- [Work instructions]
Output the full listing below exactly, without the pictures.

- [Entries shown]
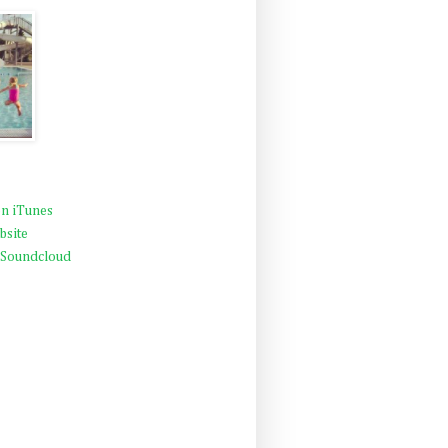
n iTunes
bsite
 Soundcloud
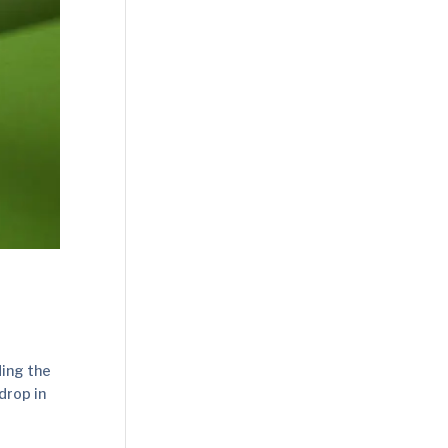
ding the
drop in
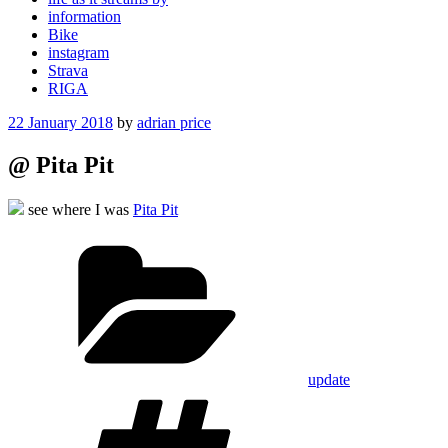
information
Bike
instagram
Strava
RIGA
Posted
22 January 2018
by
adrian price
on
@ Pita Pit
see where I was
Pita Pit
Categories
update
Tags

- [Solution to the problem]
n iTunes
bsite
 Soundcloud
ding the
drop in
information
Bike
instagram
Strava
RIGA
Posted
22 January 2018
by
adrian price
on
@ Pita Pit
see where I was
Pita Pit
Categories
update
Tags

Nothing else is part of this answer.